The UnifiedLeagueService writes to ALL databases automatically:

from ops.integrations.unified_league_service import UnifiedLeagueService
 
service = UnifiedLeagueService(
    supabase_client=supabase,
    pinecone_client=pinecone,
    neo4j_client=neo4j,
    gcs_client=gcs,
    firebase_client=firebase
)
 
# Write once, persist everywhere
result = await service.upsert_league(
    questionnaire=my_league,
    is_verified=True  # Also writes to Firebase
)
 
# Result structure
{
  "status": "success",
  "databases_written": 5,
  "databases_failed": 0,
  "details": {
    "supabase": {"success": True, "league_id": "league_abc123"},
    "pinecone": {"success": True, "league_id": "league_abc123"},
    "neo4j": {"success": True, "nodes_created": 3},
    "gcs": {"success": True, "files_uploaded": 2},
    "firebase": {"success": True, "league_id": "league_abc123"}
  }
}

Database Usage Patterns

DatabaseUsed ForQuery Pattern
SupabasePrimary storage, filteringSELECT * FROM leagues WHERE tier = 'premium'
PineconeSemantic search"Find leagues similar to NASCAR"
Neo4jRelationshipsMATCH (l:League)-[:COMPETES_IN]->(s:Sport)
GCSFiles & documentsFile URLs for contract PDFs
FirebaseReal-time dashboardLive updates for verified leagues

🎨 Example Usage Patterns

Pattern 1: Process PDF Questionnaire

workflow = QuestionnaireToContractWorkflow()
 
result = await workflow.execute(
    questionnaire_source="uploads/premier_racing_league.pdf",
    source_type="pdf",
    is_verified=False
)
 
# Access contract
pdf_url = result['artifacts']['pdf']['url']
google_doc = result['artifacts']['google_doc']['url']

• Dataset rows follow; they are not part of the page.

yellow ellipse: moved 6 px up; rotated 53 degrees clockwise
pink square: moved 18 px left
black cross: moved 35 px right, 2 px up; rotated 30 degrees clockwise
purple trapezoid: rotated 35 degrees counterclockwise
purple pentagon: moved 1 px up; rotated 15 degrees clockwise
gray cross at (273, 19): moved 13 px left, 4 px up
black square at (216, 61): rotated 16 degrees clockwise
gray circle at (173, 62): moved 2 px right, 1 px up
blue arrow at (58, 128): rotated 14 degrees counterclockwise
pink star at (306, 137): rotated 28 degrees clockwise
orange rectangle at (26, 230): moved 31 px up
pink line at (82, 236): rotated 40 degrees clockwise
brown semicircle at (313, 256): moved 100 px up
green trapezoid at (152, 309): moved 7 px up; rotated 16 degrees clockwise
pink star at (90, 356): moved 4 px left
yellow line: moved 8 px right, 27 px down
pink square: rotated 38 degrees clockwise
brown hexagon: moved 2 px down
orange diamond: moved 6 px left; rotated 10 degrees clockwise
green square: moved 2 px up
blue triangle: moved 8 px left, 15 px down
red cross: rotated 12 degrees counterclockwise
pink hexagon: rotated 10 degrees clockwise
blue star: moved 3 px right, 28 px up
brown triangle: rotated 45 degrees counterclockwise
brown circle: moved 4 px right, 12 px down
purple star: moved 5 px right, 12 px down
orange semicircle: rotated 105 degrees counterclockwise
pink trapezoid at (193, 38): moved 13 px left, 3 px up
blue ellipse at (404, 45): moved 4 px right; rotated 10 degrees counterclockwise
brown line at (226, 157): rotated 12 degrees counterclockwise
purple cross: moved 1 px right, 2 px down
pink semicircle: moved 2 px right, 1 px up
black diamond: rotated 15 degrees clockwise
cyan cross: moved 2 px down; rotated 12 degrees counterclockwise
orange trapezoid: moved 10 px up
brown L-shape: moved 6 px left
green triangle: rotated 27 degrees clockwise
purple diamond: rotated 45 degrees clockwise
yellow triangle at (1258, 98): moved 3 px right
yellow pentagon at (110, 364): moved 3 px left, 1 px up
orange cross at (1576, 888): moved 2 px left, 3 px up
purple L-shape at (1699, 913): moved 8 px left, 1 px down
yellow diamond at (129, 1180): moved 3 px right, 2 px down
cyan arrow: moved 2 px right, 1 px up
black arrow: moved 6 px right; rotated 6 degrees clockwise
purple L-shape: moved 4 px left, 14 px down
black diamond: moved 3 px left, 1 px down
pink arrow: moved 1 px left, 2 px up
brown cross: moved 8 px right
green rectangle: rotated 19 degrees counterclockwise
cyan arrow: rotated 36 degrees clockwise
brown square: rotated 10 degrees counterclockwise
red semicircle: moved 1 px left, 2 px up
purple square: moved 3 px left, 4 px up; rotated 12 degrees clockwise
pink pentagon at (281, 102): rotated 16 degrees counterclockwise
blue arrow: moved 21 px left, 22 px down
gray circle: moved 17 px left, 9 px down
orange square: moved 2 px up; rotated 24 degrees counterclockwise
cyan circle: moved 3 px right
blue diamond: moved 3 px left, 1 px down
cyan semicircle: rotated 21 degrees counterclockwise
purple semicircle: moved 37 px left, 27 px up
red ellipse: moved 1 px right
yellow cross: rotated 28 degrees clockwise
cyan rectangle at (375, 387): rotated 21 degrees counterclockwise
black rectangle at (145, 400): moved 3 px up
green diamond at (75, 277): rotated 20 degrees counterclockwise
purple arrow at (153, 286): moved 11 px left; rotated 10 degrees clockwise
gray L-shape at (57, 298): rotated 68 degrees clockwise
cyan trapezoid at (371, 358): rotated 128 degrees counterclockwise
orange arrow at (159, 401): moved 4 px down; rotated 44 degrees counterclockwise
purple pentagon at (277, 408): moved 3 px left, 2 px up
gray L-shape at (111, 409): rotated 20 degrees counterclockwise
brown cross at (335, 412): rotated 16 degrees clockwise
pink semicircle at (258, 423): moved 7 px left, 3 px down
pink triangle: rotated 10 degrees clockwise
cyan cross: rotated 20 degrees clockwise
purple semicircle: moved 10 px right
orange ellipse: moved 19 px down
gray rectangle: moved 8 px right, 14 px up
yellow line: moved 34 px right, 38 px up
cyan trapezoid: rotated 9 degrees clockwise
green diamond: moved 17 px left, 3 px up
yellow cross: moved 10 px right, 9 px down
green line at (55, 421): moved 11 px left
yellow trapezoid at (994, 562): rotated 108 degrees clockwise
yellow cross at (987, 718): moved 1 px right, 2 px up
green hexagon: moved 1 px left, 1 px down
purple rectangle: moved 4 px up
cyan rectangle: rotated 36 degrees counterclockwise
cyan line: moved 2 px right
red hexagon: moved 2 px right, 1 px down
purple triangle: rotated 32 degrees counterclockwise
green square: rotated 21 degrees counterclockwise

Pattern 2: Process Form Data

form_data = {
    "league_name": "Global Racing Championship",
    "sport": "motorsports",
    "contact": {"email": "contact@grc.com"},
    # ... more fields
}
 
result = await workflow.execute(
    questionnaire_source=form_data,
    source_type="form",
    is_verified=True  # Writes to Firebase
)

Pattern 3: Direct Service Usage

# Just use the upsert service directly
from schemas.generated.models.pydantic.league_questionnaire_schema import LeagueQuestionnaire
 
league = LeagueQuestionnaire(
    league_name="Test League",
    # ... fields
)
 
service = UnifiedLeagueService()
result = await service.upsert_league(league, is_verified=False)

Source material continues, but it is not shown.